In an action to recover damages for defamation, the plaintiff appeals from an order of the Supreme Court, Queens County (Lane, J.), dated March 1, 2012, which granted that branch of the defendants' motion which was for leave to reargue their opposition to his motion for leave to enter judgment against them on the issue of liability upon their failure to serve a timely answer and their cross motion pursuant to CPLR 3012(d) to compel the plaintiff to accept their answer and, upon reargument, in effect, vacated a prior order of the same court dated November 2, 2011, granting the plaintiff's motion and denying their cross motion, and, thereupon, denied his motion and, in effect, granted their cross motion.
ORDERED that the order dated March 1, 2012, is affirmed, with costs.
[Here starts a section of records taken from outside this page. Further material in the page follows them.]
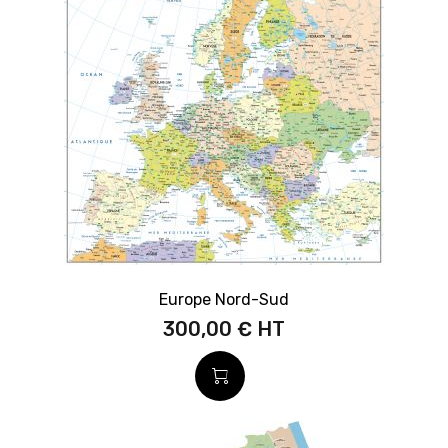
Europe Nord-Sud
300,00 €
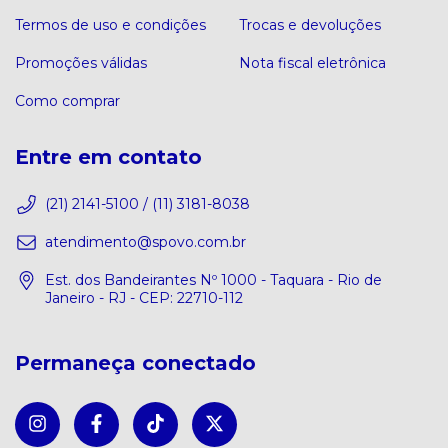
Termos de uso e condições
Trocas e devoluções
Promoções válidas
Nota fiscal eletrônica
Como comprar
Entre em contato
(21) 2141-5100 / (11) 3181-8038
atendimento@spovo.com.br
Est. dos Bandeirantes Nº 1000 - Taquara - Rio de
Janeiro - RJ - CEP: 22710-112
Permaneça conectado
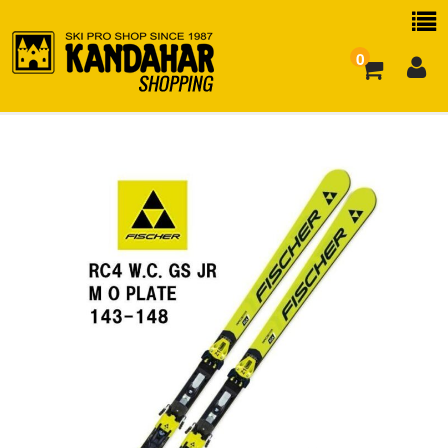
0
お買い物ガイド
よくある質問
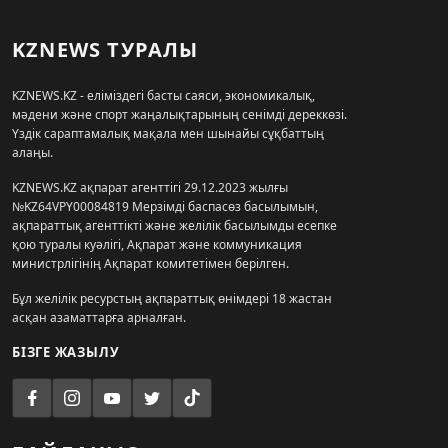
KZNEWS ТУРАЛЫ
KZNEWS.KZ - еліміздегі басты саяси, экономикалық,
мәдени және спорт жаңалықтарының сенімді дереккөзі.
Үздік сараптамалық мақала мен шынайы сұқбаттың
алаңы.
KZNEWS.KZ ақпарат агенттігі 29.12.2023 жылғы
№KZ64VPY00084819 Мерзімді баспасөз басылымын,
ақпараттық агенттікті және желілік басылымды есепке
қою туралы куәлігі, Ақпарат және коммуникация
министрлігінің Ақпарат комитетімен берілген.
Бұл желілік ресурстың ақпараттық өнімдері 18 жастан
асқан азаматтарға арналған.
БІЗГЕ ЖАЗЫЛУ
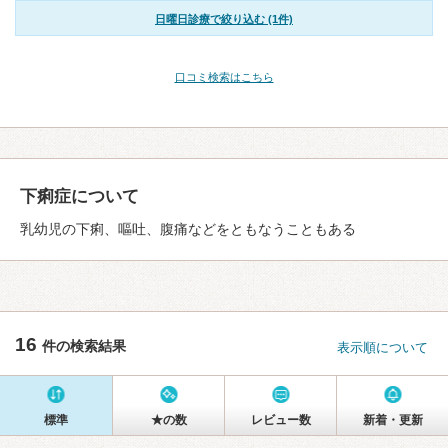
日曜日診療で絞り込む (1件)
口コミ検索はこちら
下痢症について
乳幼児の下痢、嘔吐、腹痛などをともなうこともある
16
件の検索結果
表示順について
標準
★の数
レビュー数
新着・更新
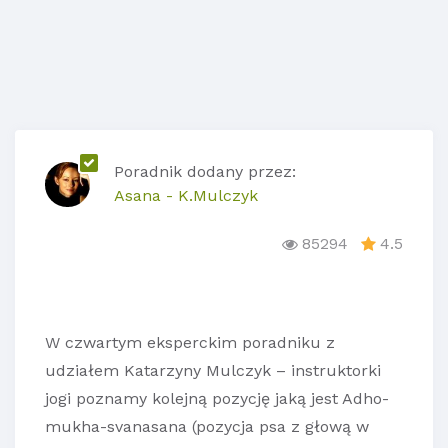
Poradnik dodany przez:
Asana - K.Mulczyk
85294
4.5
W czwartym eksperckim poradniku z
udziałem Katarzyny Mulczyk – instruktorki
jogi poznamy kolejną pozycję jaką jest Adho-
mukha-svanasana (pozycja psa z głową w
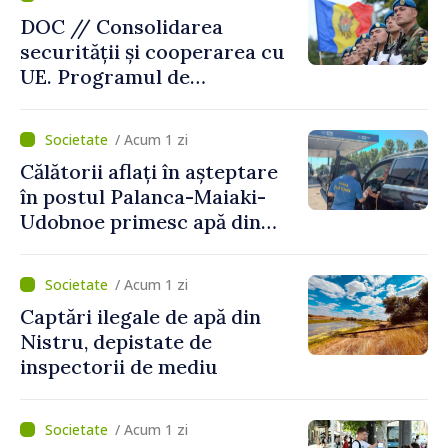
DOC // Consolidarea
securității și cooperarea cu
UE. Programul de
implementare a Strategiei
Naționale de Apărare pentru
/ Acum 1 zi
perioada 2024–2034,
Călătorii aflați în așteptare
publicat în Monitorul Oficial
în postul Palanca-Maiaki-
Udobnoe primesc apă din
partea funcționarilor vamali
și a polițiștilor de frontieră
/ Acum 1 zi
Captări ilegale de apă din
Nistru, depistate de
inspectorii de mediu
/ Acum 1 zi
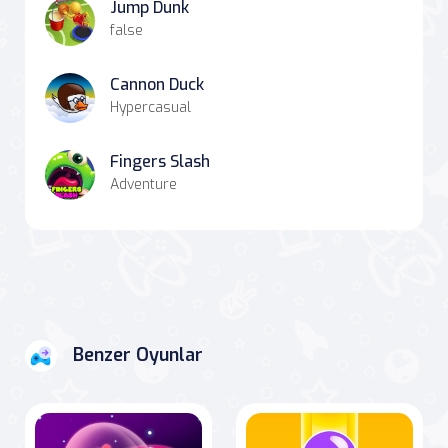
Jump Dunk
false
Cannon Duck
Hypercasual
Fingers Slash
Adventure
Benzer Oyunlar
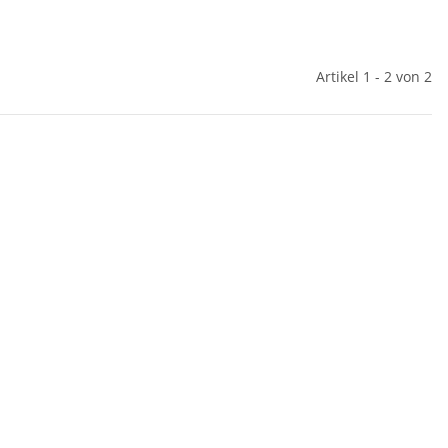
Artikel 1 - 2 von 2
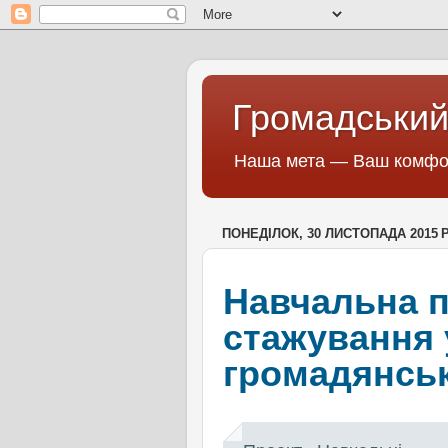
Громадський
Наша мета — Ваш комфор
ПОНЕДІЛОК, 30 ЛИСТОПАДА 2015 Р
Навчальна 
стажування 
громадянськ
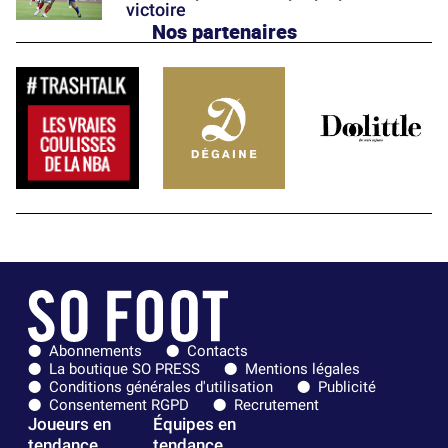
victoire
Nos partenaires
Abonnements
Contacts
La boutique SO PRESS
Mentions légales
Conditions générales d'utilisation
Publicité
Consentement RGPD
Recrutement
Joueurs en
Équipes en
tendance
tendance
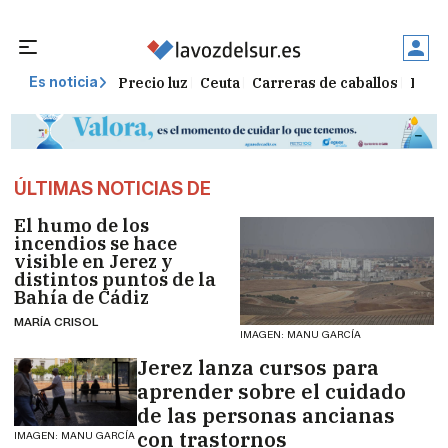
Precio luz
Ceuta
Carreras de caballos
Peque
Es noticia
ÚLTIMAS NOTICIAS DE
El humo de los
incendios se hace
visible en Jerez y
distintos puntos de la
Bahía de Cádiz
MARÍA CRISOL
IMAGEN: MANU GARCÍA
Jerez lanza cursos para
aprender sobre el cuidado
de las personas ancianas
con trastornos
IMAGEN: MANU GARCÍA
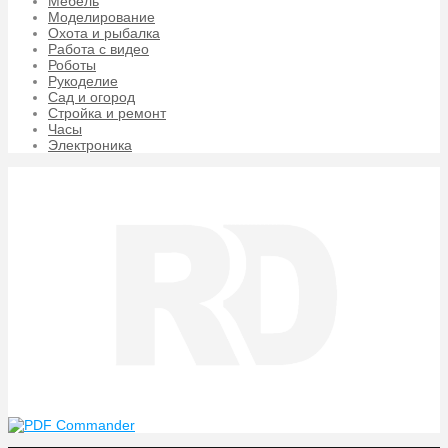
Мебель
Моделирование
Охота и рыбалка
Работа с видео
Роботы
Рукоделие
Сад и огород
Стройка и ремонт
Часы
Электроника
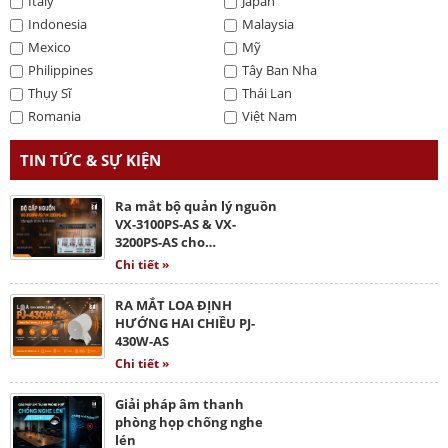
Italy
Japan
Indonesia
Malaysia
Mexico
Mỹ
Philippines
Tây Ban Nha
Thụy Sĩ
Thái Lan
Romania
Việt Nam
TIN TỨC & SỰ KIỆN
Ra mắt bộ quản lý nguồn
VX-3100PS-AS & VX-
3200PS-AS cho…
Chi tiết »
RA MẮT LOA ĐỊNH
HƯỚNG HAI CHIỀU PJ-
430W-AS
Chi tiết »
Giải pháp âm thanh
phòng họp chống nghe
lén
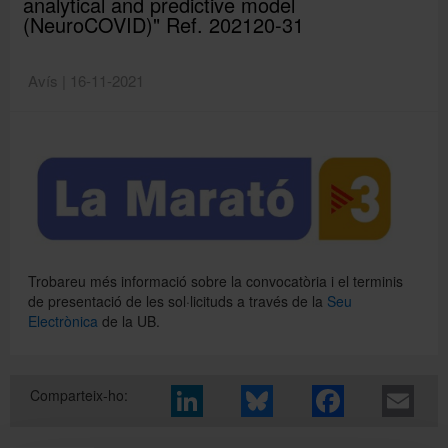
analytical and predictive model
(NeuroCOVID)" Ref. 202120-31
Directori
Avís | 16-11-2021
Español
English
Trobareu més informació sobre la convocatòria i el terminis
de presentació de les sol·licituds a través de la
Seu
Electrònica
de la UB.
Comparteix-ho:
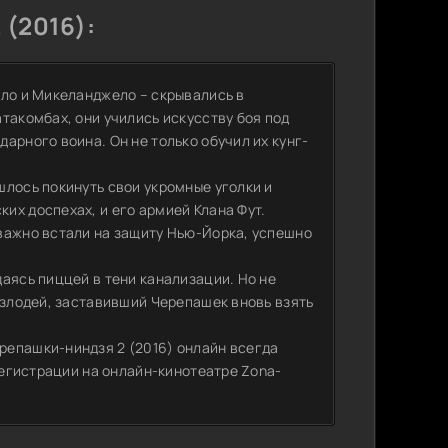
(2016):
лло и Микеланджело – скрывались в
такомбах, они учились искусству боя под
арного воина. Он не только обучил их кунг-
шлось покинуть свои укромные уголки и
их доспехах, и его армией Клана Фут.
важно встали на защиту Нью-Йорка, успешно
аясь пиццей в тени канализации. Но не
 злодей, заставивший Черепашек вновь взять
репашки-ниндзя 2 (2016) онлайн всегда
 регистрации на онлайн-кинотеатре Zona-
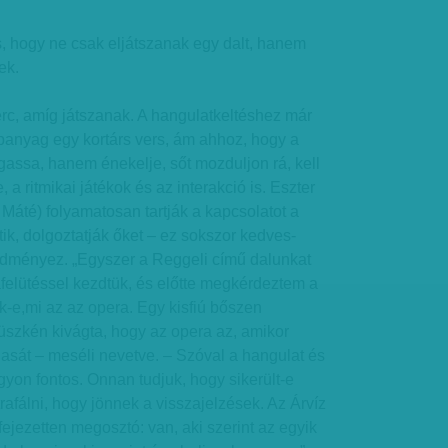
is, hogy ne csak eljátszanak egy dalt, hanem
ek.
rc, amíg játszanak. A hangulatkeltéshez már
anyag egy kortárs vers, ám ahhoz, hogy a
assa, hanem énekelje, sőt mozduljon rá, kell
 a ritmikai játékok és az interakció is. Eszter
s Máté) folyamatosan tartják a kapcsolatot a
ik, dolgoztatják őket – ez sokszor kedves-
redményez. „Egyszer a Reggeli című dalunkat
felütéssel kezdtük, és előtte megkérdeztem a
k-e,mi az az opera. Egy kisfiú bőszen
büszkén kivágta, hogy az opera az, amikor
hasát – meséli nevetve. – Szóval a hangulat és
yon fontos. Onnan tudjuk, hogy sikerült-e
afálni, hogy jönnek a visszajelzések. Az Árvíz
fejezetten megosztó: van, aki szerint az egyik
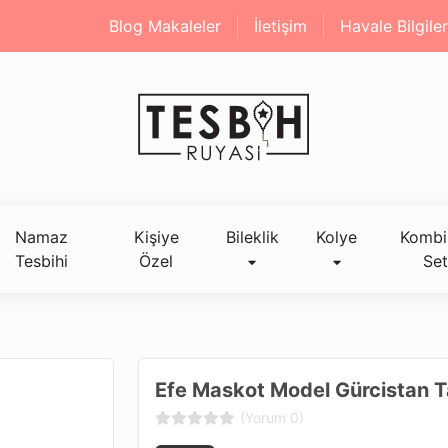
Blog Makaleler
İletişim
Havale Bilgiler
Namaz
Kişiye
Bileklik
Kolye
Kombi
Tesbihi
Özel
Set
Efe Maskot Model Gürcistan T
(Yorum 0)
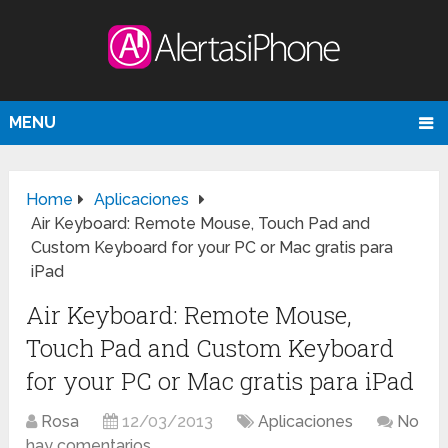
MENU
Home
Aplicaciones
Air Keyboard: Remote Mouse, Touch Pad and
Custom Keyboard for your PC or Mac gratis para
iPad
Air Keyboard: Remote Mouse,
Touch Pad and Custom Keyboard
for your PC or Mac gratis para iPad
Rosa
12/03/2013
Aplicaciones
No
hay comentarios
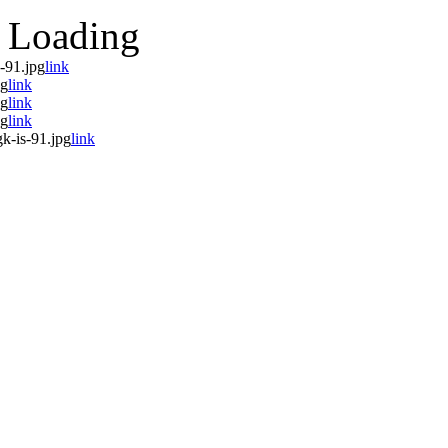
Loading
-91.jpg
link
pg
link
pg
link
pg
link
k-is-91.jpg
link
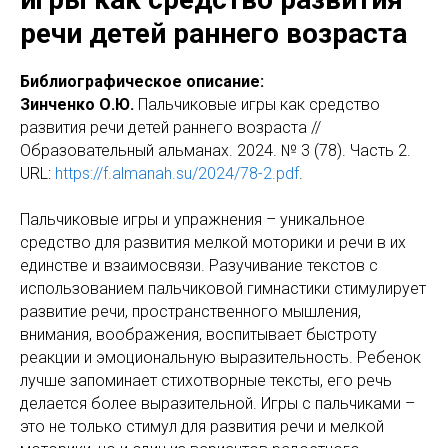
речи детей раннего возраста
Библиографическое описание:
Зинченко О.Ю.
Пальчиковые игры как средство
развития речи детей раннего возраста //
Образовательный альманах. 2024. № 3 (78). Часть 2.
URL:
https://f.almanah.su/2024/78-2.pdf
.
Пальчиковые игры и упражнения – уникальное
средство для развития мелкой моторики и речи в их
единстве и взаимосвязи. Разучивание текстов с
использованием пальчиковой гимнастики стимулирует
развитие речи, пространственного мышления,
внимания, воображения, воспитывает быстроту
реакции и эмоциональную выразительность. Ребенок
лучше запоминает стихотворные тексты, его речь
делается более выразительной. Игры с пальчиками –
это не только стимул для развития речи и мелкой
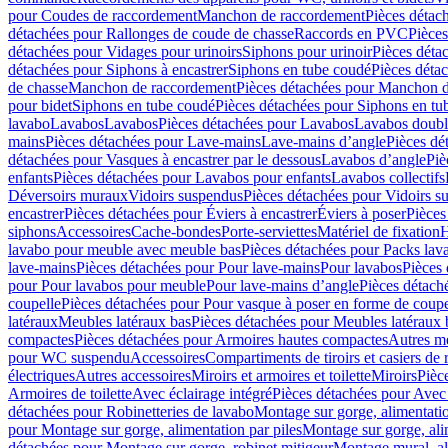
pour Coudes de raccordement
Manchon de raccordement
Pièces détac
détachées pour Rallonges de coude de chasse
Raccords en PVC
Pièce
détachées pour Vidages pour urinoirs
Siphons pour urinoir
Pièces déta
détachées pour Siphons à encastrer
Siphons en tube coudé
Pièces déta
de chasse
Manchon de raccordement
Pièces détachées pour Manchon 
pour bidet
Siphons en tube coudé
Pièces détachées pour Siphons en tu
lavabo
Lavabos
Lavabos
Pièces détachées pour Lavabos
Lavabos doubl
mains
Pièces détachées pour Lave-mains
Lave-mains d’angle
Pièces dé
détachées pour Vasques à encastrer par le dessous
Lavabos d’angle
Piè
enfants
Pièces détachées pour Lavabos pour enfants
Lavabos collectifs
Déversoirs muraux
Vidoirs suspendus
Pièces détachées pour Vidoirs s
encastrer
Pièces détachées pour Éviers à encastrer
Éviers à poser
Pièces
siphons
Accessoires
Cache-bondes
Porte-serviettes
Matériel de fixation
H
lavabo pour meuble avec meuble bas
Pièces détachées pour Packs la
lave-mains
Pièces détachées pour Pour lave-mains
Pour lavabos
Pièces
pour Pour lavabos pour meuble
Pour lave-mains d’angle
Pièces détach
coupelle
Pièces détachées pour Pour vasque à poser en forme de coupe
latéraux
Meubles latéraux bas
Pièces détachées pour Meubles latéraux 
compactes
Pièces détachées pour Armoires hautes compactes
Autres m
pour WC suspendu
Accessoires
Compartiments de tiroirs et casiers de
électriques
Autres accessoires
Miroirs et armoires et toilette
Miroirs
Pièc
Armoires de toilette
Avec éclairage intégré
Pièces détachées pour Avec 
détachées pour Robinetteries de lavabo
Montage sur gorge, alimentatio
pour Montage sur gorge, alimentation par piles
Montage sur gorge, ali
détachées pour Montage sur gorge, robinet mitigeur
Montage mural, al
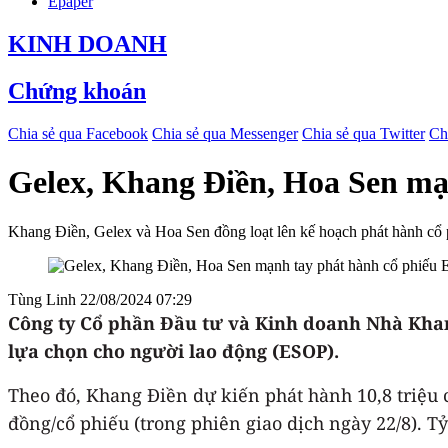
Epaper
KINH DOANH
Chứng khoán
Chia sẻ qua Facebook
Chia sẻ qua Messenger
Chia sẻ qua Twitter
Ch
Gelex, Khang Điền, Hoa Sen mạ
Khang Điền, Gelex và Hoa Sen đồng loạt lên kế hoạch phát hành cổ p
Tùng Linh
22/08/2024 07:29
Công ty Cổ phần Đầu tư và Kinh doanh Nhà Kha
lựa chọn cho người lao động (ESOP).
Theo đó, Khang Điền dự kiến phát hành 10,8 triệu c
đồng/cổ phiếu (trong phiên giao dịch ngày 22/8). 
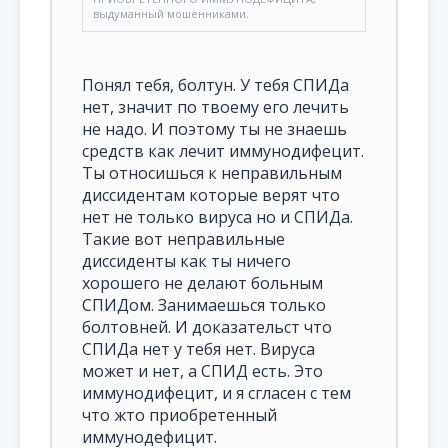
выдуманный мошенниками.
Понял тебя, болтун. У тебя СПИДа
нет, значит по твоему его лечить
не надо. И поэтому ты не знаешь
средств как лечит иммунодифецит.
Ты относишься к неправильным
диссидентам которые верят что
нет не только вируса но и СПИДа.
Такие вот неправильные
диссиденты как ты ничего
хорошего не делают больным
СПИДом. Занимаешься только
болтовней. И доказательст что
СПИДа нет у тебя нет. Вируса
может и нет, а СПИД есть. Это
иммунодифецит, и я сгласен с тем
что жто приобретенный
иммунодефицит.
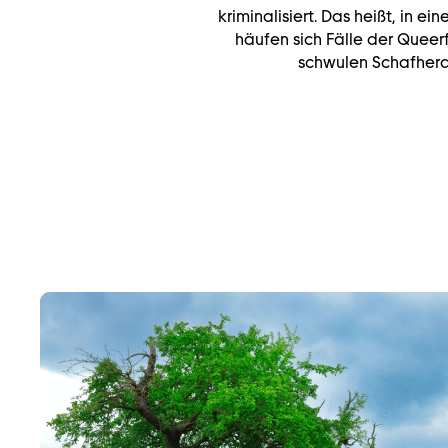
kriminalisiert. Das heißt, in ein
häufen sich Fälle der Queerf
schwulen Schafherde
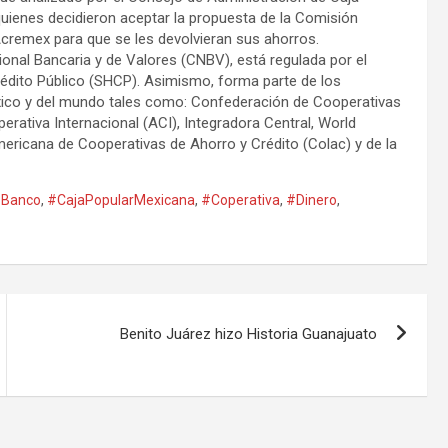
quienes decidieron aceptar la propuesta de la Comisión
Acremex para que se les devolvieran sus ahorros.
onal Bancaria y de Valores (CNBV), está regulada por el
rédito Público (SHCP). Asimismo, forma parte de los
ico y del mundo tales como: Confederación de Cooperativas
ativa Internacional (ACI), Integradora Central, World
ricana de Cooperativas de Ahorro y Crédito (Colac) y de la
Banco
,
#CajaPopularMexicana
,
#Coperativa
,
#Dinero
,
Benito Juárez hizo Historia Guanajuato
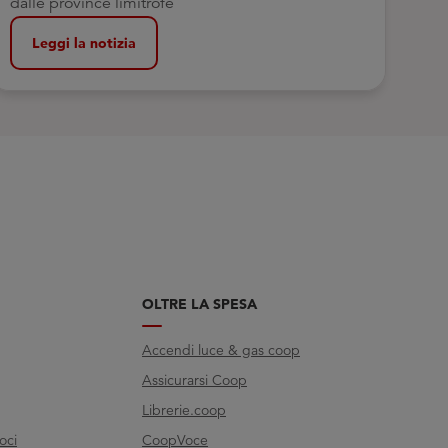
dalle province limitrofe
Leggi la notizia
OLTRE LA SPESA
Accendi luce & gas coop
Assicurarsi Coop
Librerie.coop
oci
CoopVoce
On or about October 30, 2009, an article was published in the defendant South East Queens Press about the plaintiff and certain real property in South Ozone Park owned by the plaintiff and leased to a tenant who was complaining about the living conditions. In October 2010, the plaintiff, pro se, commenced this action against the defendants to recover damages for defamation. The defendants allegedly were served with the summons and complaint in February 2011, but did not serve an answer until August 2011. One day after being served with the answer, the plaintiff moved for leave to enter judgment against the defendants on the issue of liability upon the defendants' failure to serve a timely answer. The defendants cross-moved pursuant to CPLR 3012(d) to compel the plaintiff to accept their answer. In an order dated November 2, 2011, the Supreme Court granted the plaintiff's motion and denied the defendants' cross motion. Thereafter, the defendants moved for leave to reargue and/or renew their cross motion and their opposition to the plaintiff's motion. In an order dated March 1, 2012, the Supreme Court granted that branch of the defendants' motion which was for leave to reargue and, upon reargument, in effect, vacated the order dated November 2, 2011, and, thereupon, denied the plaintiff's motion and, in effect, granted their cross motion.
The Supreme Court properly granted reargument, and, upon reargument, properly denied the plaintiff's motion for leave to enter judgment against the defendants on the issue of liability upon their failure to serve a timely answer, and, in effect, properly granted the defendants' cross motion pursuant to CPLR 3012(d) to compel the plaintiff to accept their answer. The defendants demonstrated a reasonable excuse for serving an untimely answer ( see Weinstein v. Schacht, 98 A.D.3d 1106, 1107, 950 N.Y.S.2d 711). In addition, the defendants' submission of their answer and an affidavit of merit, both verified by their attorney, sufficiently demonstrated a potentially meritorious defense ( see Harris v. City of New York, 30 A.D.3d 461, 465, 817 N.Y.S.2d 99;Goldman v. City of New York, 287 A.D.2d 482, 483–484, 731 N.Y.S.2d 212). Moreover, the plaintiff was not prejudiced by the delay involved, the defendants' delay in answering was not willful, and public policy favors the resolution of cases on their merits ( see Zeccola & Selinger, LLC v. Horowitz, 88 A.D.3d 992, 993, 931 N.Y.S.2d 536;Daniels v. Bovis Lend Lease, Inc., 12 A.D.3d 342, 343, 783 N.Y.S.2d 308;Goldman v. City of New York, 287 A.D.2d at 483, 731 N.Y.S.2d 212).
The plaintiff's remaining contentions either are without merit or have been rendered academic by our determination.